Building so many new structures across Jayavarman VII's territory required a large investment of labour and materials. This effort correlates with the mass building efforts of Jayavarman VII's reign and the expansion and wealth of the Angkorian Empire at the time. The construction of Arogayasala appears to align with a reconfiguration of territory that came at the end of Jayavarman VII's reign. This rearrangement included changes to the very topography of the ancient landscape. For instance, some Arogayasala were positioned at certain corners of existing villages where, combined with other changes, they altered transportation routes.

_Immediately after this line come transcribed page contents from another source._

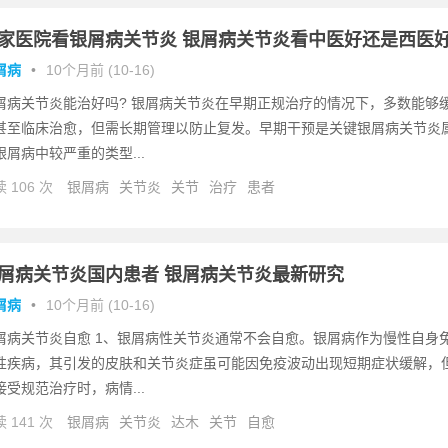
家医院看银屑病关节炎 银屑病关节炎看中医好还是西医
屑病
•
10个月前 (10-16)
屑病关节炎能治好吗? 银屑病关节炎在早期正规治疗的情况下，多数能够
甚至临床治愈，但需长期管理以防止复发。早期干预是关键银屑病关节炎
银屑病中较严重的类型...
 106 次
银屑病
关节炎
关节
治疗
患者
屑病关节炎国内患者 银屑病关节炎最新研究
屑病
•
10个月前 (10-16)
屑病关节炎自愈 1、银屑病性关节炎通常不会自愈。银屑病作为慢性自身
性疾病，其引发的皮肤和关节炎症虽可能因免疫波动出现短期症状缓解，
接受规范治疗时，病情...
 141 次
银屑病
关节炎
达木
关节
自愈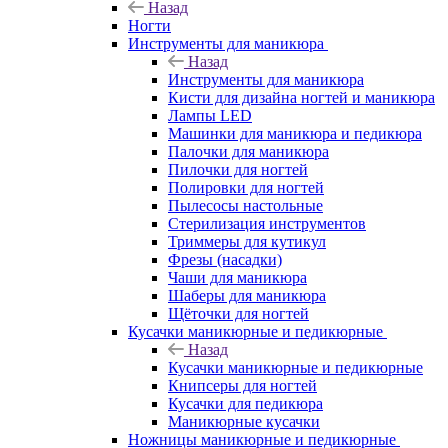
Назад
Ногти
Инструменты для маникюра
Назад
Инструменты для маникюра
Кисти для дизайна ногтей и маникюра
Лампы LED
Машинки для маникюра и педикюра
Палочки для маникюра
Пилочки для ногтей
Полировки для ногтей
Пылесосы настольные
Стерилизация инструментов
Триммеры для кутикул
Фрезы (насадки)
Чаши для маникюра
Шаберы для маникюра
Щёточки для ногтей
Кусачки маникюрные и педикюрные
Назад
Кусачки маникюрные и педикюрные
Книпсеры для ногтей
Кусачки для педикюра
Маникюрные кусачки
Ножницы маникюрные и педикюрные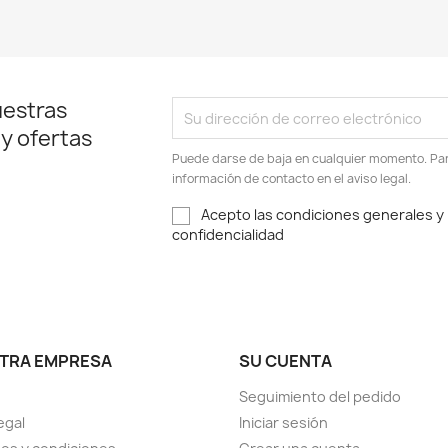
uestras
 y ofertas
Puede darse de baja en cualquier momento. Para
información de contacto en el aviso legal.
Acepto las condiciones generales y l
confidencialidad
TRA EMPRESA
SU CUENTA
Seguimiento del pedido
egal
Iniciar sesión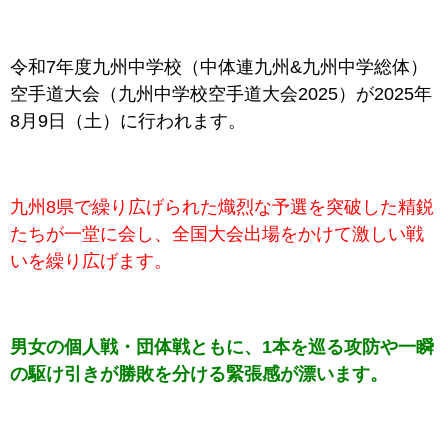
令和7年度九州中学校（中体連九州&九州中学総体）
空手道大会（九州中学校空手道大会2025）が2025年
8月9日（土）に行われます。
九州8県で繰り広げられた熾烈な予選を突破した精鋭
たちが一堂に会し、全国大会出場をかけて激しい戦
いを繰り広げます。
男女の個人戦・団体戦ともに、1本を巡る攻防や一瞬
の駆け引きが勝敗を分ける緊張感が漂います。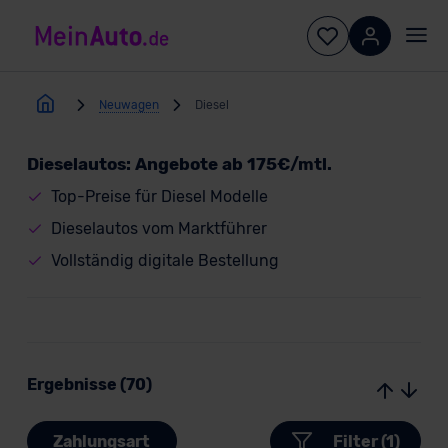
Neuwagen
Diesel
Dieselautos: Angebote ab 175€/mtl.
Top-Preise für Diesel Modelle
Dieselautos vom Marktführer
Vollständig digitale Bestellung
Ergebnisse (70)
Zahlungsart
Filter (1)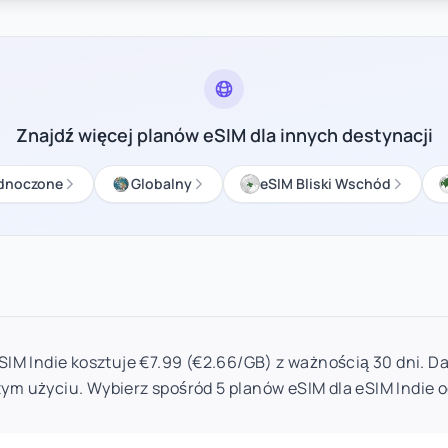
Znajdź więcej planów eSIM dla innych destynacji
ednoczone
Globalny
eSIM Bliski Wschód
SIM Indie kosztuje €7.99 (€2.66/GB) z ważnością 30 dni. D
ym użyciu. Wybierz spośród 5 planów eSIM dla eSIM Indie o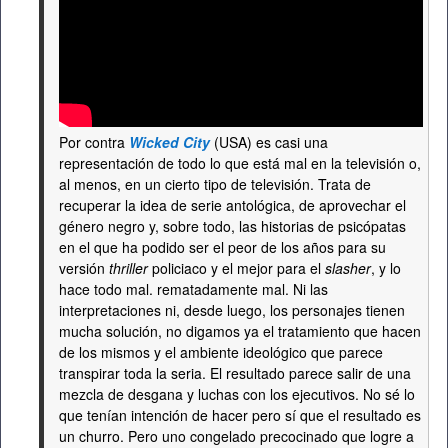
Por contra
Wicked City
(USA) es casi una
representación de todo lo que está mal en la televisión o,
al menos, en un cierto tipo de televisión. Trata de
recuperar la idea de serie antológica, de aprovechar el
género negro y, sobre todo, las historias de psicópatas
en el que ha podido ser el peor de los años para su
versión
thriller
policiaco y el mejor para el
slasher
, y lo
hace todo mal. rematadamente mal. Ni las
interpretaciones ni, desde luego, los personajes tienen
mucha solución, no digamos ya el tratamiento que hacen
de los mismos y el ambiente ideológico que parece
transpirar toda la seria. El resultado parece salir de una
mezcla de desgana y luchas con los ejecutivos. No sé lo
que tenían intención de hacer pero sí que el resultado es
un churro. Pero uno congelado precocinado que logre a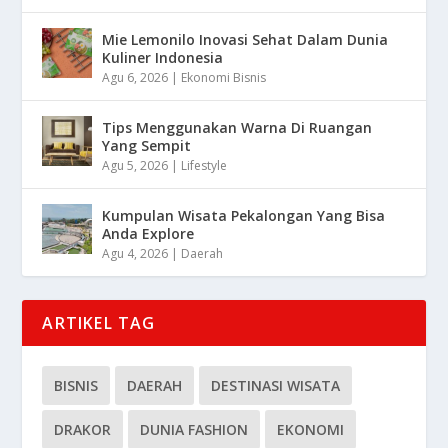
Mie Lemonilo Inovasi Sehat Dalam Dunia
Kuliner Indonesia
Agu 6, 2026
|
Ekonomi Bisnis
Tips Menggunakan Warna Di Ruangan
Yang Sempit
Agu 5, 2026
|
Lifestyle
Kumpulan Wisata Pekalongan Yang Bisa
Anda Explore
Agu 4, 2026
|
Daerah
ARTIKEL TAG
BISNIS
DAERAH
DESTINASI WISATA
DRAKOR
DUNIA FASHION
EKONOMI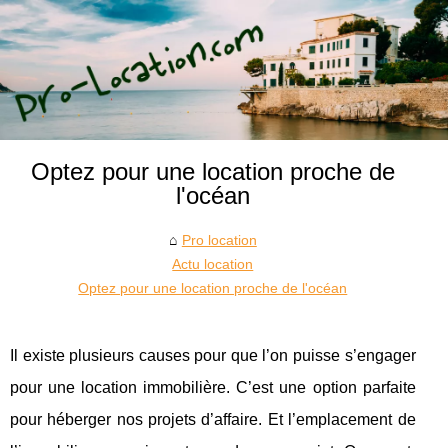
Optez pour une location proche de
l'océan
Pro location
Actu location
Optez pour une location proche de l'océan
Il existe plusieurs causes pour que l’on puisse s’engager
pour une location immobilière. C’est une option parfaite
pour héberger nos projets d’affaire. Et l’emplacement de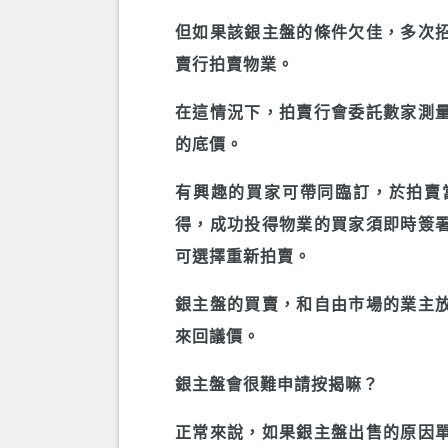
但如果該銀主盤的條件欠佳，多次
賣行拍賣物業。
在這情況下，拍賣行會委託數家測
的底價。
有興趣的買家可帶同臨訂，於拍賣
得，成功投得物業的買家須即時簽
可選擇重新拍賣。
銀主盤的買賣，和自由巿場的業主
來回議價。
銀主盤會很難申請按揭嘛？
正常來說，如果銀主盤出售的原因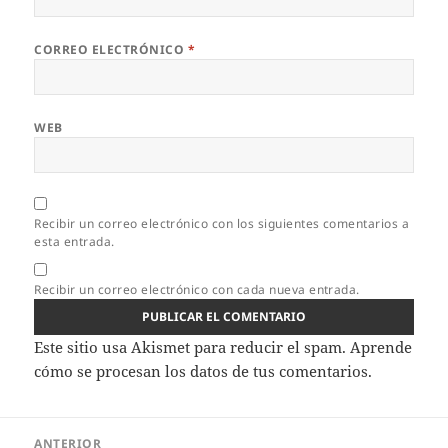
CORREO ELECTRÓNICO
*
WEB
Recibir un correo electrónico con los siguientes comentarios a
esta entrada.
Recibir un correo electrónico con cada nueva entrada.
Este sitio usa Akismet para reducir el spam.
Aprende
cómo se procesan los datos de tus comentarios.
Navegación
ANTERIOR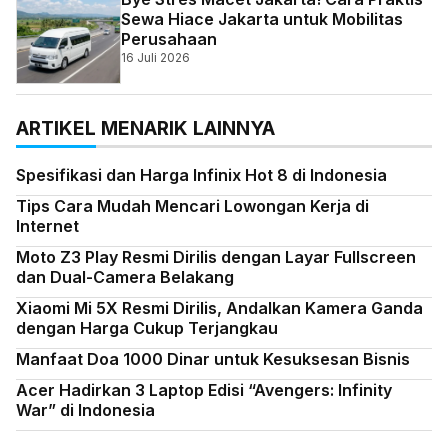
Sewa Hiace Jakarta untuk Mobilitas
Perusahaan
16 Juli 2026
ARTIKEL MENARIK LAINNYA
Spesifikasi dan Harga Infinix Hot 8 di Indonesia
Tips Cara Mudah Mencari Lowongan Kerja di
Internet
Moto Z3 Play Resmi Dirilis dengan Layar Fullscreen
dan Dual-Camera Belakang
Xiaomi Mi 5X Resmi Dirilis, Andalkan Kamera Ganda
dengan Harga Cukup Terjangkau
Manfaat Doa 1000 Dinar untuk Kesuksesan Bisnis
Acer Hadirkan 3 Laptop Edisi “Avengers: Infinity
War” di Indonesia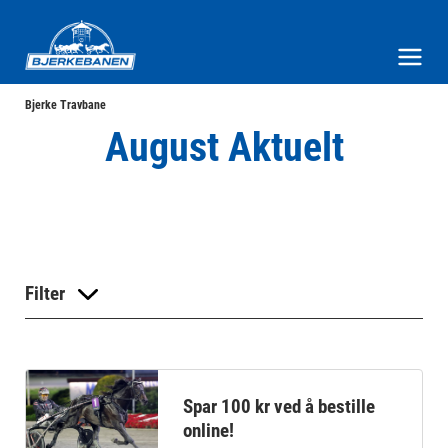
Bjerke Travbane
Meny og søk
Bjerke Travbane
August Aktuelt
Filter
Spar 100 kr ved å bestille
online!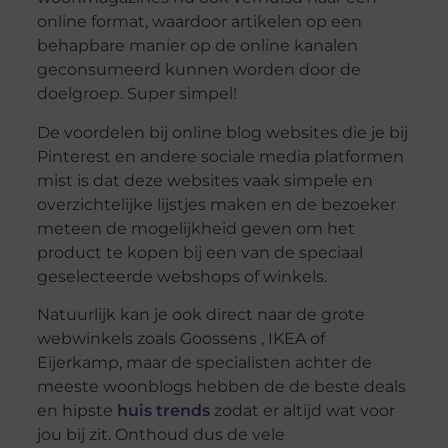
online format, waardoor artikelen op een
behapbare manier op de online kanalen
geconsumeerd kunnen worden door de
doelgroep. Super simpel!
De voordelen bij online blog websites die je bij
Pinterest en andere sociale media platformen
mist is dat deze websites vaak simpele en
overzichtelijke lijstjes maken en de bezoeker
meteen de mogelijkheid geven om het
product te kopen bij een van de speciaal
geselecteerde webshops of winkels.
Natuurlijk kan je ook direct naar de grote
webwinkels zoals Goossens , IKEA of
Eijerkamp, maar de specialisten achter de
meeste woonblogs hebben de de beste deals
en hipste
huis trends
zodat er altijd wat voor
jou bij zit. Onthoud dus de vele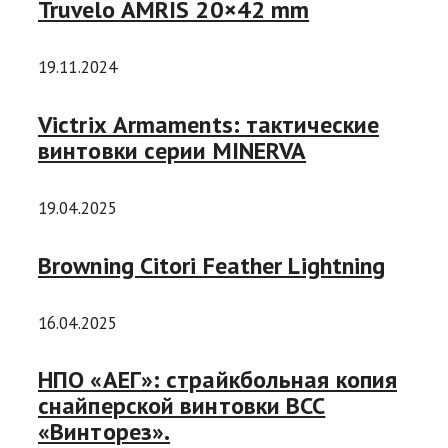
Truvelo AMRIS 20×42 mm
19.11.2024
Victrix Armaments: тактические
винтовки серии MINERVA
19.04.2025
Browning Citori Feather Lightning
16.04.2025
НПО «АЕГ»: страйкбольная копия
снайперской винтовки ВСС
«Винторез».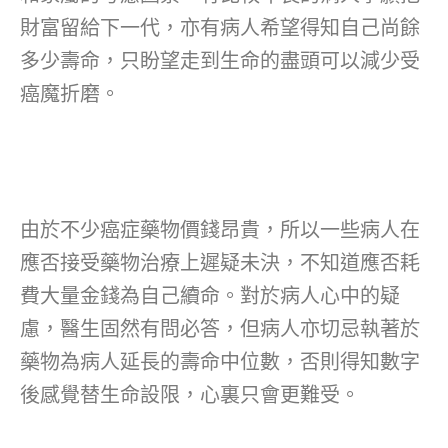
財富留給下一代，亦有病人希望得知自己尚餘
多少壽命，只盼望走到生命的盡頭可以減少受
癌魔折磨。
由於不少癌症藥物價錢昂貴，所以一些病人在
應否接受藥物治療上遲疑未決，不知道應否耗
費大量金錢為自己續命。對於病人心中的疑
慮，醫生固然有問必答，但病人亦切忌執著於
藥物為病人延長的壽命中位數，否則得知數字
後感覺替生命設限，心裏只會更難受。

== The Ta Prohm Stele Inscription ==
A key piece of evidence for the current understanding of Arogayasalas is the inscription of the Ta Prohm stele in Angkor, Cambodia, dated to 1186 CE. It is one of the larger inscriptions in Angkor and details the reign and works of King Jayavarman VII. Among these records are the constructional and operational details of Jayavarman VII's Arogayasala hospitals. The inscription attests to the scale and public support for these facilities, describing each of the 102 temples as having the complete support of both kings and the thousands of civilians inhabiting the many villages across the empire. The inscription also demonstrates Jayavarman VII's Buddhist ideologies towards his reign and subjects:Filled with a deep sympathy for the good of the world, the king swore this oath: "All the beings who are plunged in the ocean of existence, may I draw them out by virtue of this good work. And may the kings of Cambodia who come after him me, attached to goodness...attain with their wives, dignitaries and friend, the places of deliverance, where there is no more illness."